Assignment
Your answer should be the lines of the data below that contain "Octane".

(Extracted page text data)
--- START ---
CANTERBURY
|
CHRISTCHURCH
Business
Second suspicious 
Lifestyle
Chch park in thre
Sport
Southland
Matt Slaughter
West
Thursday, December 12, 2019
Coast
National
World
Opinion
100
--- END ---
--- START ---
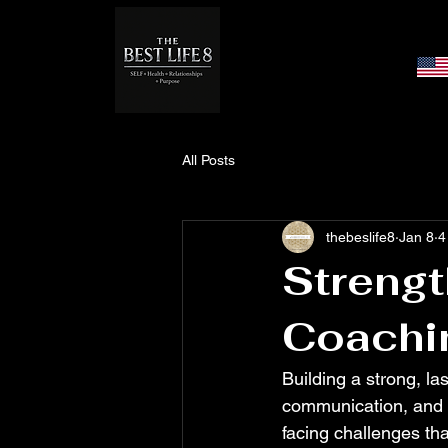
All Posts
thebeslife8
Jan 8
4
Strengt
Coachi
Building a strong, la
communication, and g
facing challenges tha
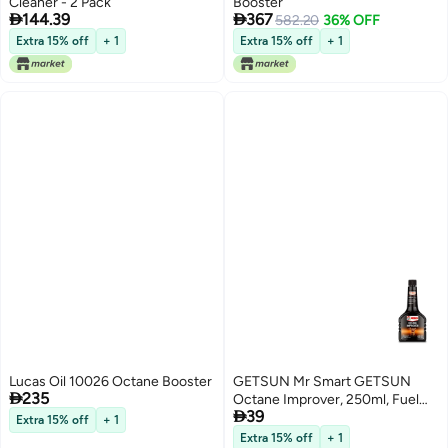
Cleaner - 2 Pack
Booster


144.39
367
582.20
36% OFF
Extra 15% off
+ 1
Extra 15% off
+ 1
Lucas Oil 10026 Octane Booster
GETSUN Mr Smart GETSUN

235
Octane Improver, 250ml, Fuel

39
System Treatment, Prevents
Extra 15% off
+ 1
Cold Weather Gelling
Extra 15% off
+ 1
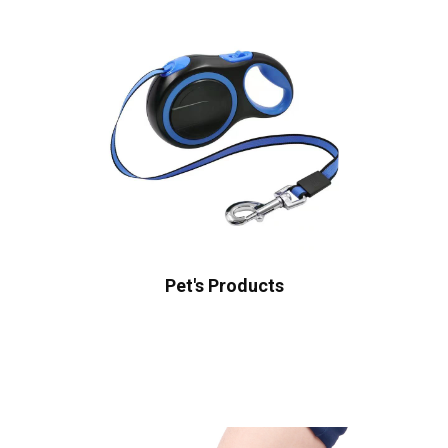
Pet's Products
--- END ---
Answer box
Lucas Oil 10026 Octane Booster
Octane Improver, 250ml, Fuel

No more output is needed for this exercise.